Eventually, it had done. Two months ago Leona had walked unannounced  into the office of her family lawyer and had instructed him to begin  divorce proceedings, on the grounds of irreconcilable differences. What  had prompted her to pick that particular day in that particular month of  a very long year no one understood, and Leona herself wasn't prepared  to enlighten anyone. But there wasn't a person who knew her who didn't  believe it was an action that had caused a trigger reaction, when a week  later she had fallen foul of a virulent flu bug that had kept her  housebound and bedridden for weeks afterwards.

But when she had recovered, at least she'd come back ready to face the  world again. She had agreed to come here to San Estaban, for instance,  and utilise her design skills on the completed villas.

She looked better for it too. Still too pale, maybe, but overall she'd begun to live a more normal day to day existence.

Ethan had no wish to send her back into hiding now she had come out of  it, so he turned her to face him and pressed a light kiss to her brow.  'Come on,' he said briskly. 'Let's go and party!"

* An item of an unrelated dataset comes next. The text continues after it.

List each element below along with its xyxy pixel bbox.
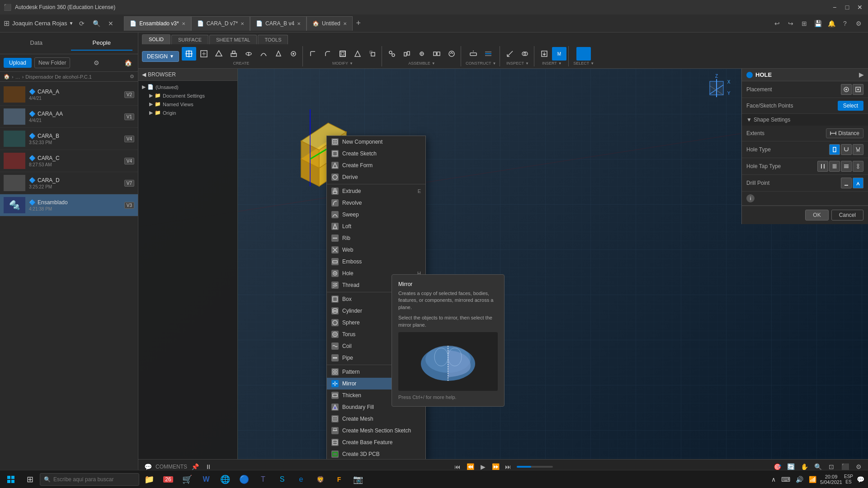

Finding her smile again, Leona nodded her agreement and tried to appear  as though she was looking forward to the evening. As they began to walk  back across the terrace she felt a fine tingling at the back of her neck  which instinctively warned her that someone was observing them.

The suspicion made her pause and turn to cast a frowning glance over  their surroundings. She could see nothing untoward, but wasn't surprised  by that. During the years she had lived in an Arab sheikhdom, married  to a powerful and very wealthy man, she had grown used to being kept  under constant, if very discreet, surveillance.